Nicole Mitchell is one of contemporary jazz’s great talents on the flute—but she doesn’t just deal in riffs. She’s also a conceptualist. Her latest record, Mandorla Awakening II: Emerging Worlds is influenced by social science, sci-fi, and speculative trends in fiction. Throughout the record’s hour-long running time, Mitchell draws on anthropologist Riane Eisler’s distinction between cooperative societies and hegemonic ones, and asks the question: Could the best elements of each tradition be joined somehow?

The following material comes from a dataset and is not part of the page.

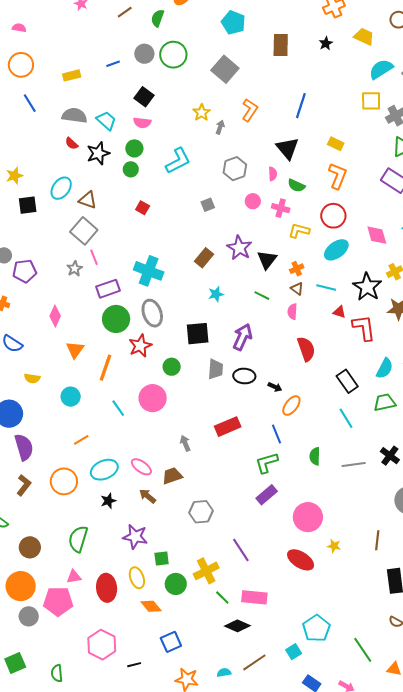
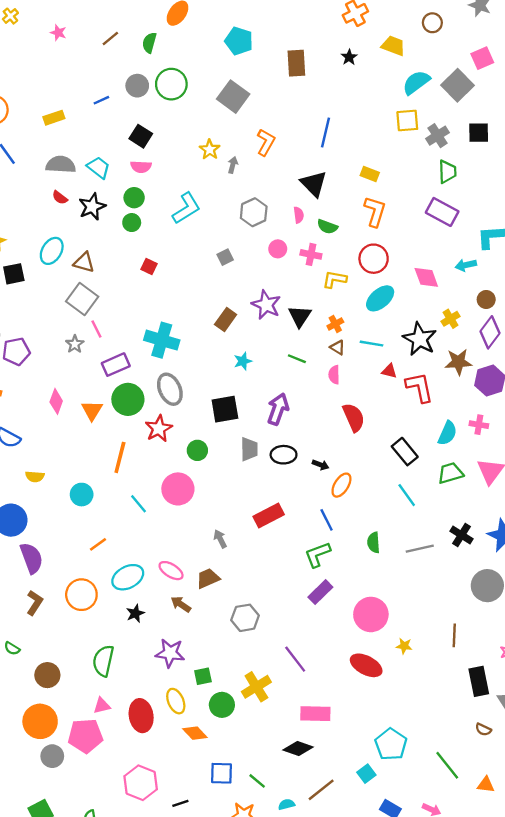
orange triangle: (75, 350) -> (92, 410), moved
green line: (222, 597) -> (257, 781), moved
blue square: (171, 642) -> (221, 773), turned 30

It’s a question that reflects some of the political tensions of the present moment. Mitchell’s spoken word lyrics, voiced by poet avery r. young, reference Black Lives Matter as well as post-earthquake conditions in Nepal. For this record, bandleader Mitchell has drawn instrumentalists into her orbit to support this wide-ranging, philosophical form of musical inquiry. She leads an ensemble that includes an electric guitarist, bassist, violinist, and percussionist. For good measure, Mitchell also employs a cellist (who doubles on banjo) and a member of Yo-Yo Ma’s Silk Road Ensemble who plays the shakuhachi (a vintage Japanese flute).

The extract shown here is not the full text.